Erick Manier-Wilson calls his 17-month-old daughter, Eryan, his "miracle baby."
One year ago today, she and her mother were ejected from their car when it overturned on Las Vegas Boulevard, just south of Sloan. Her 33-year-old mother, Lora Yvette Ethridge-Manier-Wilson, died at the scene, but Eryan survived.
It was the second time Manier-Wilson had lost a wife. His first wife died of natural causes in 1998.
The single father of six children took another hit in March, when he was laid off from his job as a chef at Treasure Island.
But this week, Manier-Wilson is counting his blessings.

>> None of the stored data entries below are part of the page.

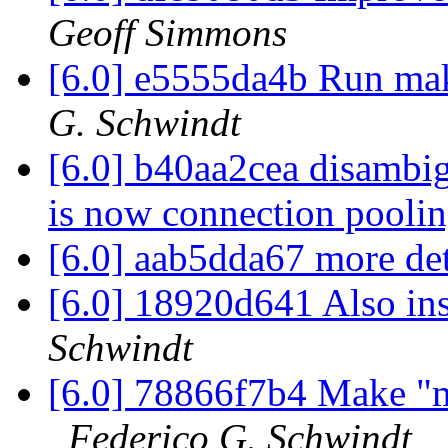
Geoff Simmons
[6.0] e5555da4b Run ma
G. Schwindt
[6.0] b40aa2cea disambi
is now connection pooli
[6.0] aab5dda67 more det
[6.0] 18920d641 Also in
Schwindt
[6.0] 78866f7b4 Make "m
Federico G. Schwindt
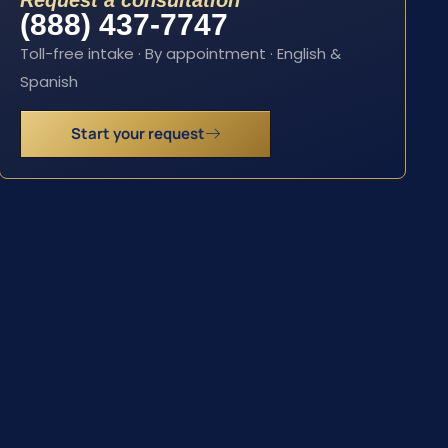
Request a consultation
(888) 437-7747
Toll-free intake · By appointment · English &
Spanish
Start your request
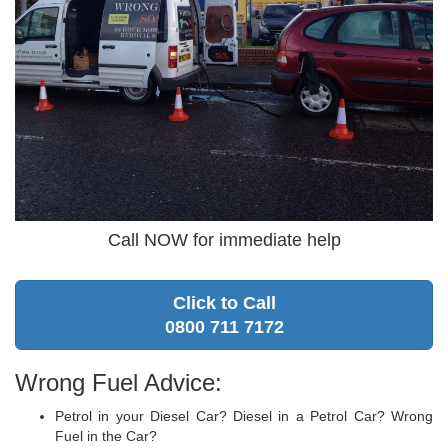
Call NOW for immediate help
Click to Call
0800 711 7172
Wrong Fuel Advice:
Petrol in your Diesel Car? Diesel in a Petrol Car? Wrong
Fuel in the Car?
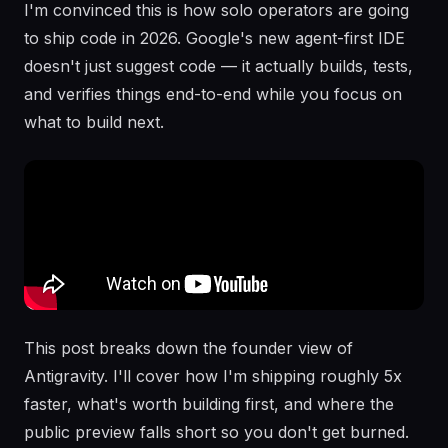
I'm convinced this is how solo operators are going
to ship code in 2026. Google's new agent-first IDE
doesn't just suggest code — it actually builds, tests,
and verifies things end-to-end while you focus on
what to build next.
This post breaks down the founder view of
Antigravity. I'll cover how I'm shipping roughly 5x
faster, what's worth building first, and where the
public preview falls short so you don't get burned.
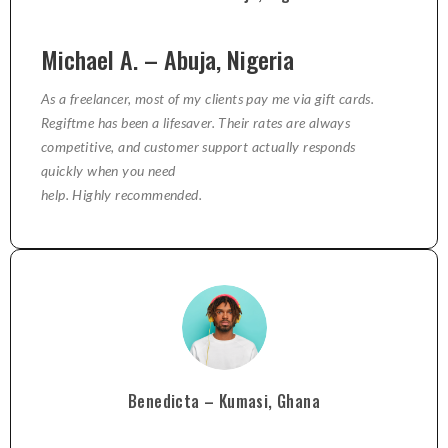
Michael A. – Abuja, Nigeria
As a freelancer, most of my clients pay me via gift cards.
Regiftme has been a lifesaver. Their rates are always
competitive, and customer support actually responds
quickly when you need
help. Highly recommended.
Benedicta – Kumasi, Ghana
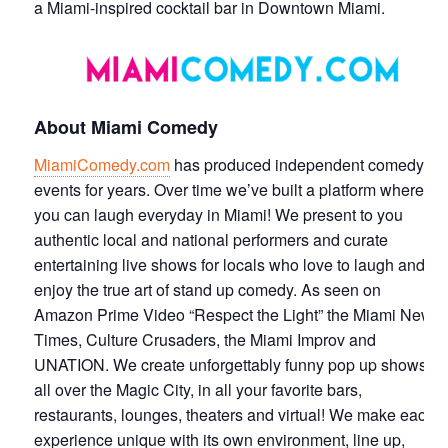
a Miami-inspired cocktail bar in Downtown Miami.
About Miami Comedy
MiamiComedy.com
has produced independent comedy
events for years. Over time we’ve built a platform where
you can laugh everyday in Miami! We present to you
authentic local and national performers and curate
entertaining live shows for locals who love to laugh and
enjoy the true art of stand up comedy. As seen on
Amazon Prime Video “Respect the Light” the Miami New
Times, Culture Crusaders, the Miami Improv and
UNATION. We create unforgettably funny pop up shows
all over the Magic City, in all your favorite bars,
restaurants, lounges, theaters and virtual! We make each
experience unique with its own environment, line up,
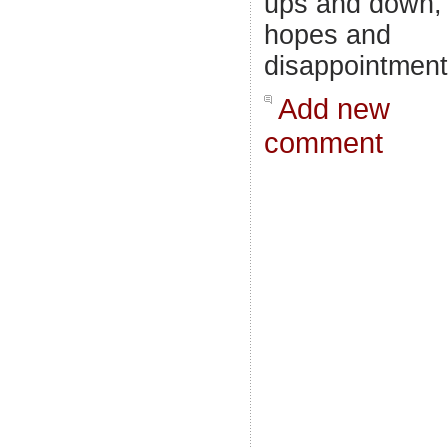
ups and down,
hopes and
disappointment
Add new
comment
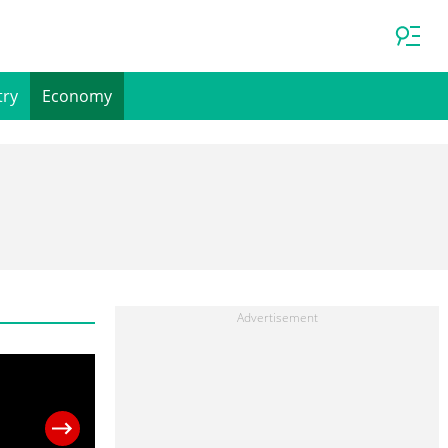
try
Economy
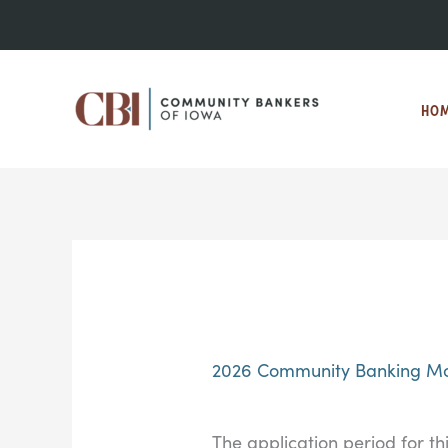
Skip
to
content
HO
2026 Community Banking Mo
The application period for th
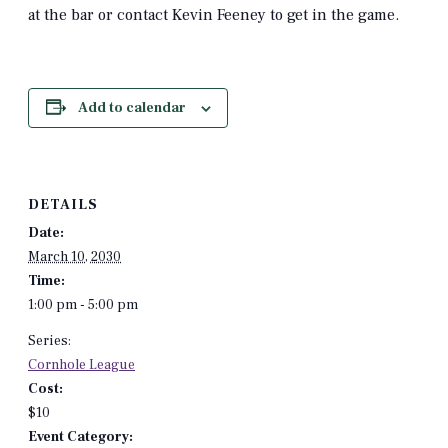
at the bar or contact Kevin Feeney to get in the game.
Add to calendar
DETAILS
Date:
March 10, 2030
Time:
1:00 pm - 5:00 pm
Series:
Cornhole League
Cost:
$10
Event Category:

On Wednesday, he learned that his family had been selected for Walker Furniture's 15th annual "Home for the Holidays" program. The following day, a truckload of free furniture arrived at their Las Vegas home.
"I've been running around all morning trying to straighten up a little bit," he said as workers unloaded the furniture.
Manier-Wilson, 42, said he thought about writing to Walker for about two weeks before he penned the letter in November. He waited another week before deciding to mail it.
He said he had heard about the program for years and thought, "I might have a chance. I could be blessed, too." Nevertheless, he felt uncomfortable writing the letter on behalf of his own family.
In the letter, Manier-Wilson described the family's rough year, which included living for several months at an extended-stay hotel. He explained that he recently had found a rental home that he could afford with his unemployment income.
"With the one-year anniversary approaching I wish, hope and pray that it will be better than last year," he wrote.
His 20-year-old daughter was working Thursday, but the other five children watched as workers filled the two-story home with a new dining set, sofa, recliner and bedroom sets for each of the four bedrooms.
Manier-Wilson has three other daughters, ages 14, 6 and 5, and a 4-year-old boy.
"I give women the utmost respect when they say they're stay-at-home moms now," he said. "I truly understand what they're talking about now: that it's a job, staying at home."
His first wife was the mother of the two oldest children, and his second wife was the mother of the other four. The toddler still has a scar on her forehead from last year's accident.
Walker Furniture's chief executive officer, Larry Alterwitz, joined the family for Thursday's delivery. He said Manier-Wilson's letter stood out among the thousands his business received.
"To see that type of courage is very inspiring," Alterwitz said.
He said the home was one of 36 selected for this year's program.